Directions = A word-for-word copy of all entries is required, without images.

********

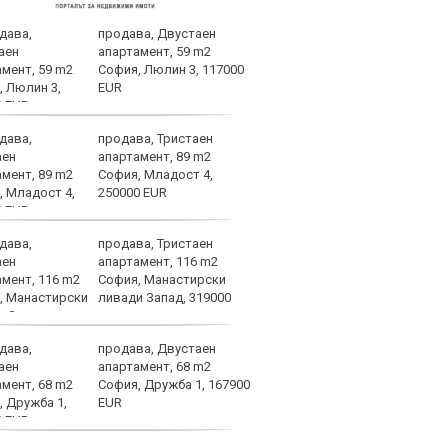
продава, Двустаен
Мачо
апартамент, 59 m2
теле
София, Люлин 3, 117000
авгу
EUR
продава, Тристаен
След
апартамент, 89 m2
Тел 
София, Младост 4,
нов 
250000 EUR
продава, Тристаен
Фено
апартамент, 116 m2
Авив
София, Манастирски
загу
ливади Запад, 319000
и по
продава, Двустаен
Отме
апартамент, 68 m2
на К
София, Дружба 1, 167900
какв
EUR
феде
категории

********

Answer to this problem =
продава, Двустаен
Мачо
апартамент, 59 m2
теле
София, Люлин 3, 117000
авгу
EUR
продава, Тристаен
След
апартамент, 89 m2
Тел 
София, Младост 4,
нов 
250000 EUR
продава, Тристаен
Фено
апартамент, 116 m2
Авив
София, Манастирски
загу
ливади Запад, 319000
и по
продава, Двустаен
Отме
апартамент, 68 m2
на К
София, Дружба 1, 167900
какв
EUR
феде
категории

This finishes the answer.